Officials estimate that there are more than 400,000 suicide attempts by teen-agers each year and between 5,000 and10,000 are fatal. Until recently, however, the subject was simply not discussed openly. The reasons? Deference to the parents involved, discretion of the authorities, and fear that too much publicity might result in copycat suicides.

With the recent rash of what police call ''teen suicide clusters,'' the subject has, for better or worse, come out into the open. Teen suicide hotlines are being formed in some communities, and newspapers and magazines are publishing articles about the phenomenon. And, of course, television - always on the lookout for relevant dramatic material - has snapped up the teen-suicide subject.

CBS has already aired one daytime drama about it; ABC has a drama waiting in the wings. Next week, Silence of the Heart (CBS, Tuesday, 9-11 p.m.) jumps right into the midst of the problem with the sad tale of a suicide by the seemingly happy son in an upper-middle class home. Despite its tendency to find pat solutions and its melodramatic story line, the film is moving and relevant.

Star of the film is Mariette Hartley, a fine Emmy-award actress best known recently for her part as James Garner's wife in Polaroid commercials. In an interview, Miss Hartley told me that the subject is a very difficult one for her , since her own father committed suicide.

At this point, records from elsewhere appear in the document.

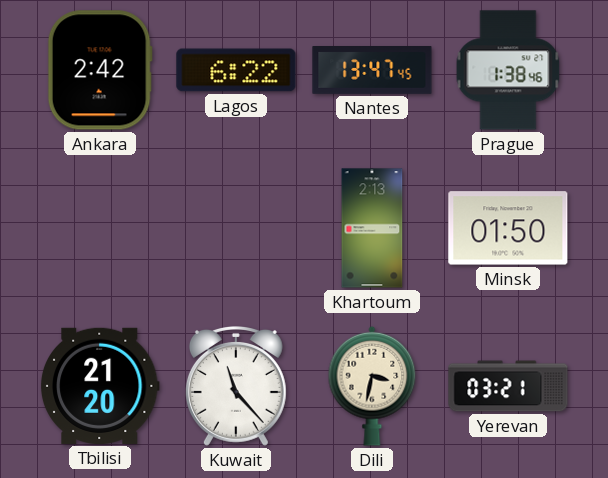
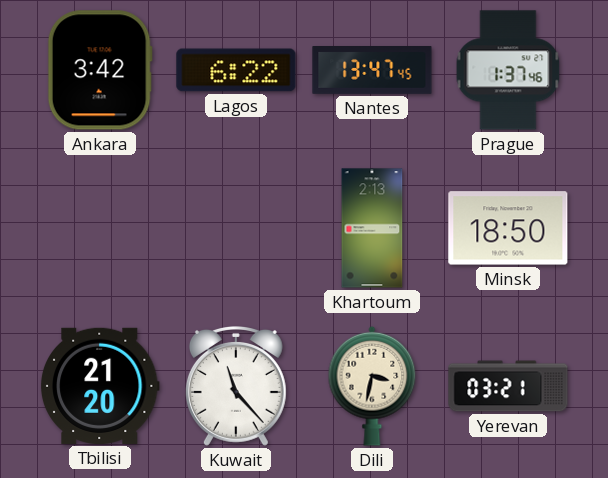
Ankara: 2:42 -> 3:42
Prague: 1:38 -> 1:37
Minsk: 01:50 -> 18:50
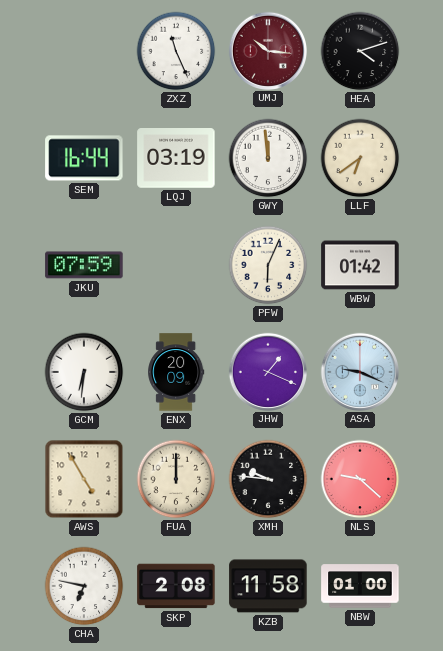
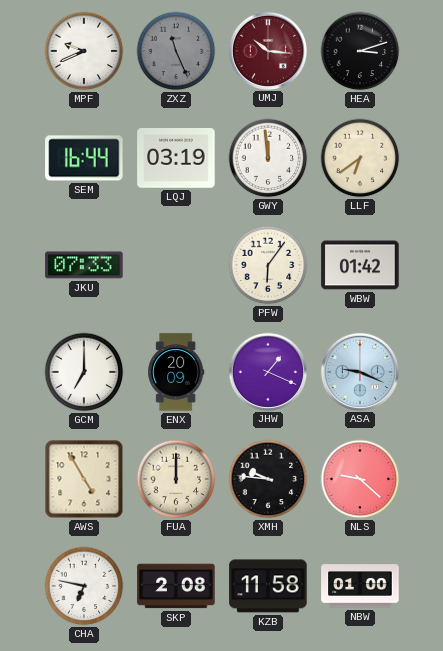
MPF: none -> 9:41
ZXZ dial: white -> grey
HEA: 4:12 -> 3:12
JKU: 07:59 -> 07:33
PFW: 6:04 -> 6:06
GCM: 6:31 -> 7:00
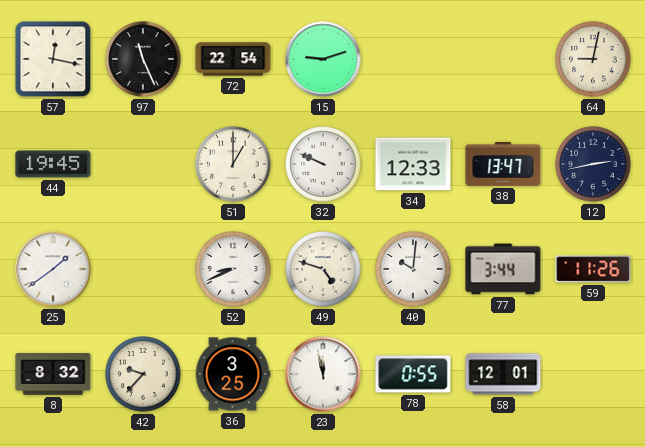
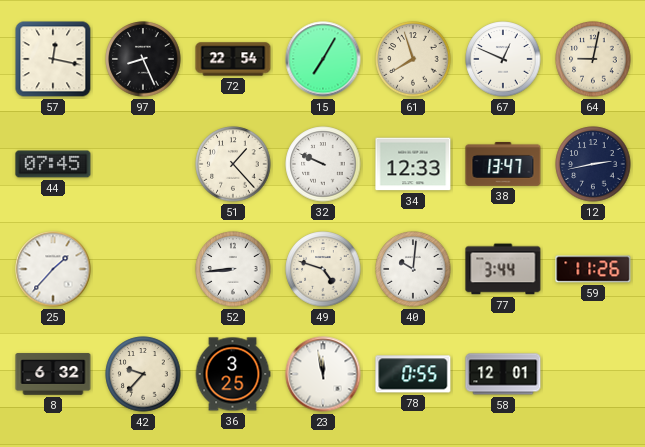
97: 11:26 -> 8:26
15: 9:12 -> 7:05
61: none -> 7:57
67: none -> 12:49
44: 19:45 -> 07:45
51: 1:00 -> 1:23
25: 1:39 -> 1:37
52: 8:41 -> 8:44
8: 8:32 -> 6:32
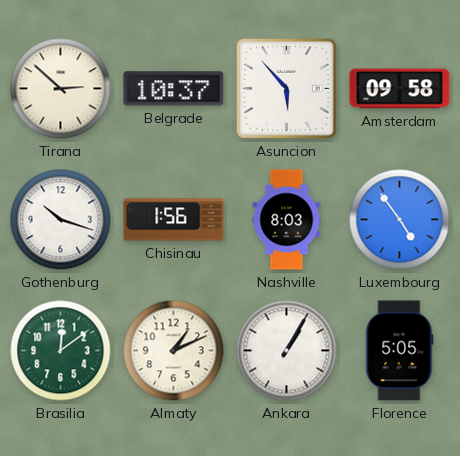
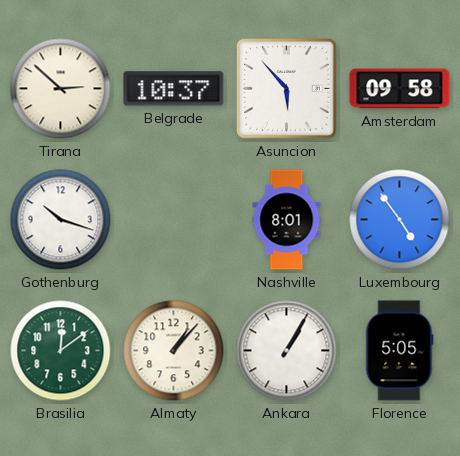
Chisinau: 1:56 -> none
Nashville: 8:03 -> 8:01
Almaty: 1:11 -> 1:07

But she resents any implication that the film is exploitive. ''It's something that needed to be done, and even though it was difficult for me because of my father, I felt I had to do it. Suicide is something that exists in the hearts and minds of many families at some time, but most families won't talk about it. They should.''

She believes the film can perform a major function in preventing teen suicides. ''My main hope is that 'Silence of the Heart' will help to break that silence. It's so important to share feelings. Parents need to know that they must find ways to show love and affection for their teen-agers.'' In the film she plays the mother of a youngster who is faced with what seem to him to be overwhelming problems - low SAT scores, rejection by a girl he fancies, and inability to live up to the expectations of his father. A fine cast portrays the family sensitively. Only the role of the younger sister seems to be written as too wise for the age group.

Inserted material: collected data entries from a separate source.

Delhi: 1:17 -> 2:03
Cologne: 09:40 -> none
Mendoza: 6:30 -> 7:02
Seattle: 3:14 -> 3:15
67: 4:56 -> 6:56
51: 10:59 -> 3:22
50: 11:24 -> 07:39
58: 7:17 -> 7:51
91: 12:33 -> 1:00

But it is Miss Hartley's picture all the way through. Her portrait of a kind and loving but somehow unaware mother may alert many parents to the perils that may be lurking under the surface of their children's seeming happiness. After the suicide, in one superb scene after another, Miss Martley manages to capture the sadness, resignation, and self-accusation of the mother in that situation.

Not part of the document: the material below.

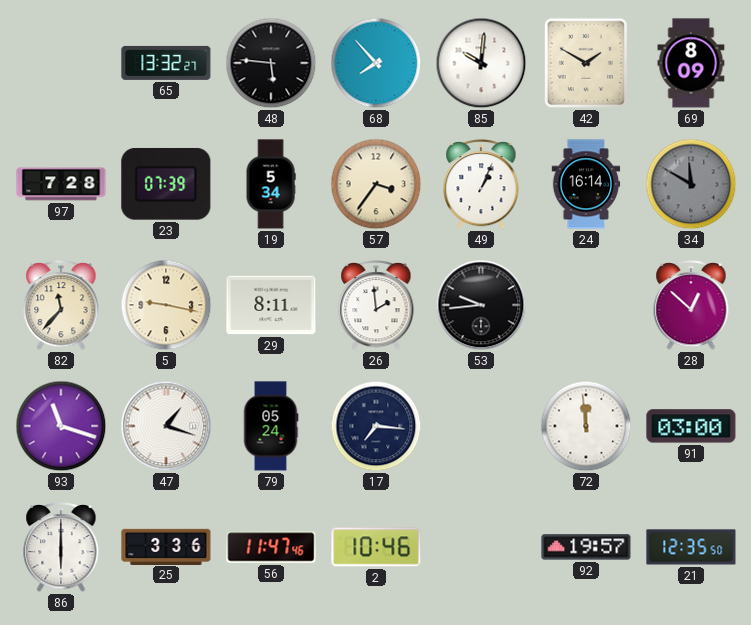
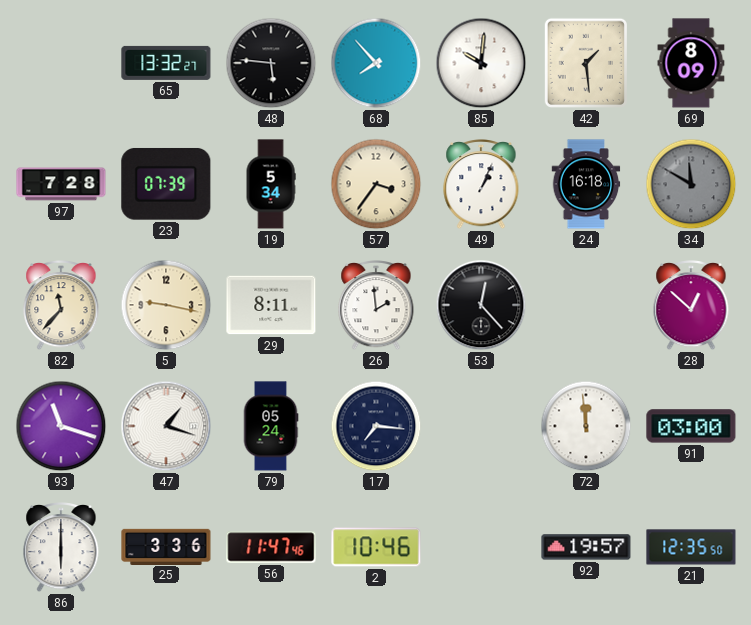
42: 1:50 -> 1:29
24: 16:14 -> 16:18
53: 9:44 -> 12:23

Miss Hartley did much research before she played the role, although she had her own family experience behind her. ''I spent a lot of time with a couple whose child had committed suicide. You know, suicidal teen-agers don't really want to kill themselves forever - they just don't want to live right now. They fantasize about people - especially their parents - saying 'Oh, I loved her so much, she was so wonderful, but we never really appreciated her.'

''We've got to learn how to to discipline our kids, but still let our teen-agers know we love them - no matter what.'' 'V,' the series

If you were held captive by the alien lizard Visitors on the recent miniseries ''V,'' you may want to continue the reptilian relationship. V, the series (NBC, Fridays, starting Oct. 26, 8-9 p.m.), picks up on the first anniversary of Liberation Day and remains full of red dust and antidotes, half-reptile, half-human characters, and a villainess who makes Joan Collins look like Little Miss Marker - Diana, the baaaaad girl from outer space. ''What a primitive planet!'' she exclaims as she escapes Earth in her spike-heeled boots, extracting an old-fashioned bullet from her reptilian chest.

Well, ''V'' does go on that way. What started out in miniseries form as high-concept science fiction has turned into high-camp science fiction.